I recently looked at generating spoken audio from text using here. I have found another way to do this, but locally, instead of sending all the data to Google.
The tool that I used is called piper1-gpl.
Install Piper
Use the Python package manager pip to get it installed:
pip install piper-tts
You may need to use your distro’s package manager to get pip installed if it’s not present.
Choose a voice
Next, you need to choose a voice to read the text. The following command will print a list of available voices:
python3 -m piper.download_voices
This prints all the voices with the form country-code_ACCENT_name_resolution. I’m looking for Spanish with a Latin American accent (I know there are lots, but anything that’s not PorteƱo will do (sorry Argentina, but I’m British and we’re still salty about the Hand of God)), so a Mexican accent is perfect. The two options that the above command prints are as follows:
python3 -m piper.download_voices
...
es_MX-ald-medium
es_MX-claude-high
...
I’m going with claude, so I downloaded this voice:
python3 -m piper.download_voices es_MX-claude-high
This downloads a small model to the current directory. In this case, the model es_MX-claude-high.onnx is downloaded along with a JSON config file es_MX-claude-high.onnx.json. It’s only 64M.
Generate Speech To A File
Now you have everything you need to generate some speech.
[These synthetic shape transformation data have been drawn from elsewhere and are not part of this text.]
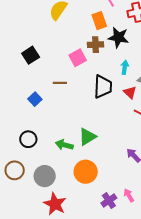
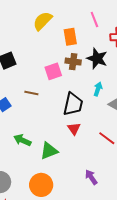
orange rectangle: (99, 21) -> (70, 37), moved
red triangle: (130, 92) -> (74, 129), moved
green arrow: (64, 145) -> (22, 140), moved

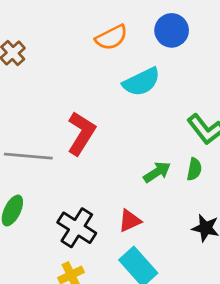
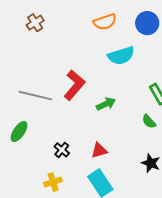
green semicircle: (194, 169) -> (149, 121), turned 119
green arrow: (157, 172) -> (106, 104), moved
black cross: (77, 228) -> (62, 150), size x0.6

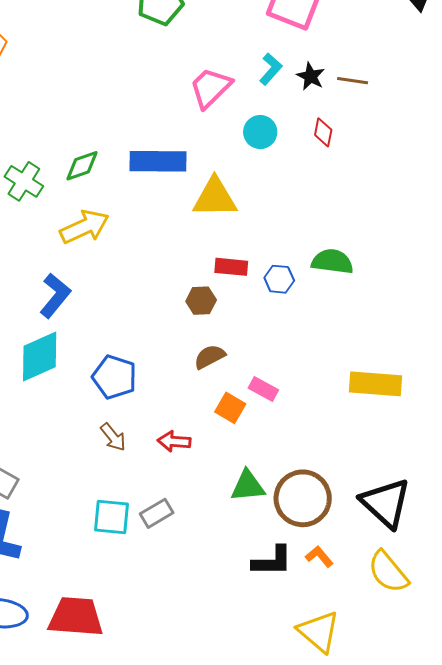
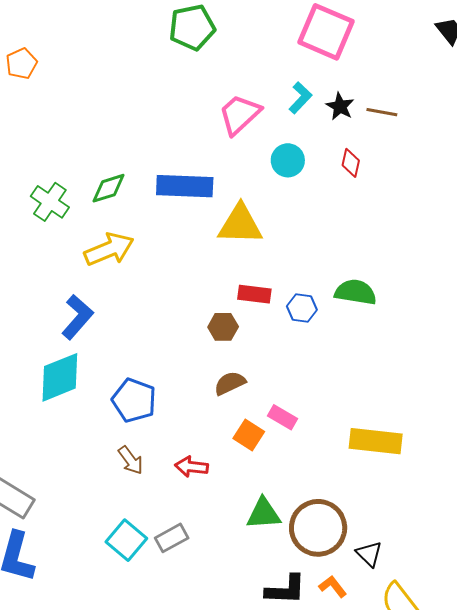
yellow rectangle: (375, 384) -> (376, 441), moved
black triangle: (386, 503) -> (369, 554), moved, size x0.5
cyan square: (112, 517) -> (126, 540), turned 33

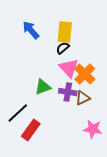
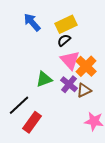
yellow rectangle: (65, 32) -> (66, 24), turned 60
purple cross: (68, 92) -> (69, 84), turned 30

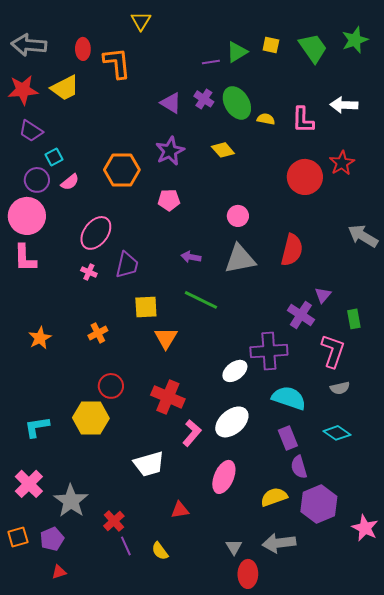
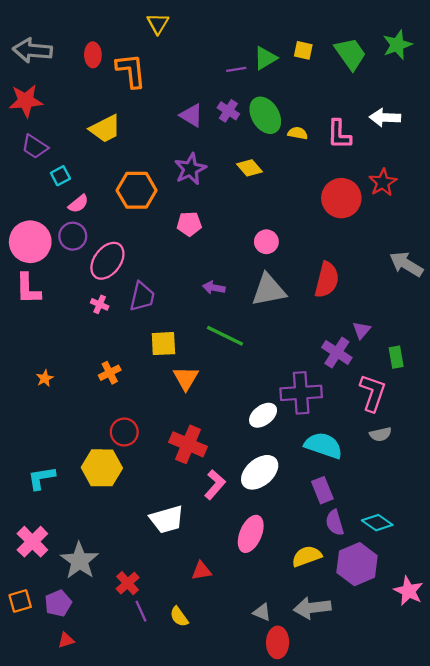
yellow trapezoid: (65, 88) -> (105, 129), moved
purple circle: (37, 180) -> (73, 236), moved
orange star: (40, 338) -> (45, 378), size x0.7
cyan diamond: (337, 433) -> (377, 523), moved
gray triangle: (234, 547) -> (262, 612), turned -36

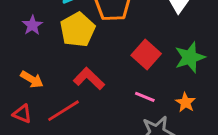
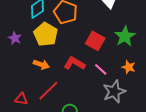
orange arrow: (32, 79) -> (41, 64), moved
red L-shape: (89, 79) -> (74, 63), moved
pink line: (145, 97) -> (101, 69), turned 32

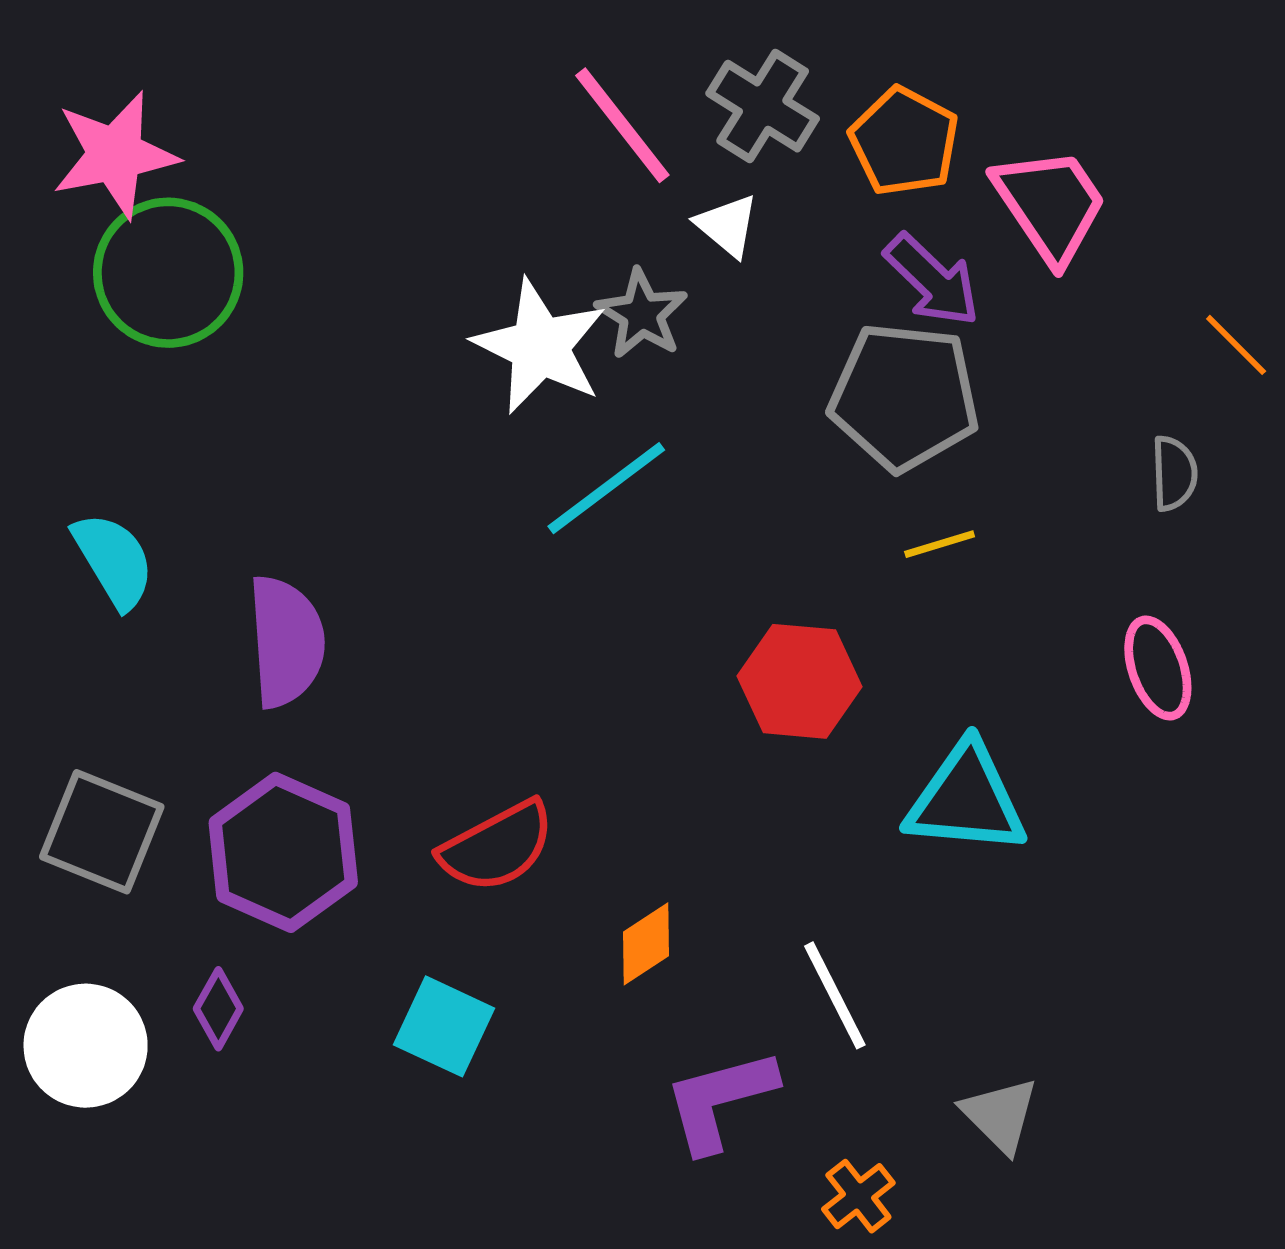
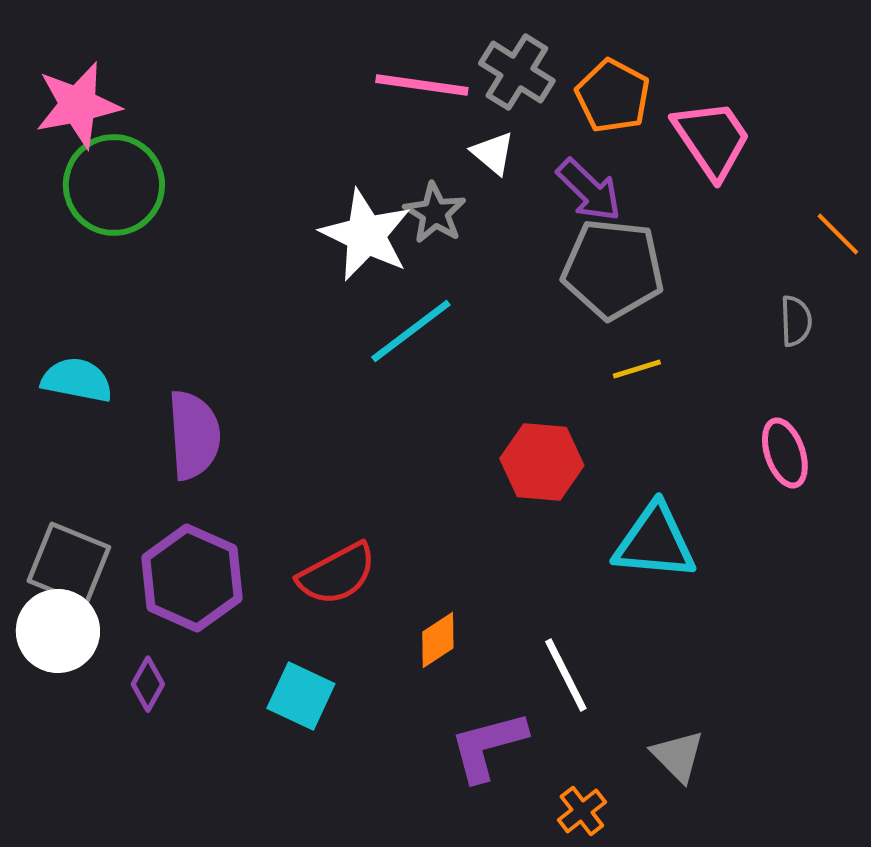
pink line: (622, 125) -> (422, 85), turned -44
purple arrow: (932, 280) -> (589, 190), moved
cyan semicircle: (114, 560) -> (77, 380), turned -48
white circle: (86, 1046) -> (58, 631), moved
The following command will output the speech to a .wav audio file and take a text file (the first paragraph of “Don Quixote” from Gutenberg) as the input:
python3 -m piper --model es_MX-claude-high.onnx --input-file Don-Quixote-para1.txt --output-file test.wav
The flags I used are:
--model- Voice model file--input-file- Input text file--output-file- Output audio file
The WAV file will get rather large quickly. The test I used above was 139 words long and resulted in a 2.1M file. You can squash this into an .opus file with the following command:
fmpeg -i <INFILE> -c:a libopus -b:a 32k -vbr on -compression_level 10 -threads 0 -ac 1 -application voip <OUTFILE>
This reduced it to 192K.
Generate and Play Speech
Instead of outputting the speech to a .wav file, it is possible to play the speech by sending the audio to stdout and piping it into an audio player. This took me a little while to get working, but in the end, I used aplay provided by (at least on Arch) the alsa-utils package.
The command is:
python3 -m piper --model es_MX-claude-high.onnx --input-file Don-Quixote-para1.txt --output-raw | aplay --format=S16_LE --rate=22050
The new arguments I used are:
--output-raw- Sends the speech to stdout--format=S16_LE- Promptes aplay to use the S16_LE format--rate=22050- Prompts aplay to use a sample rate of 22050
Now you can listen to the speech as piper renders it.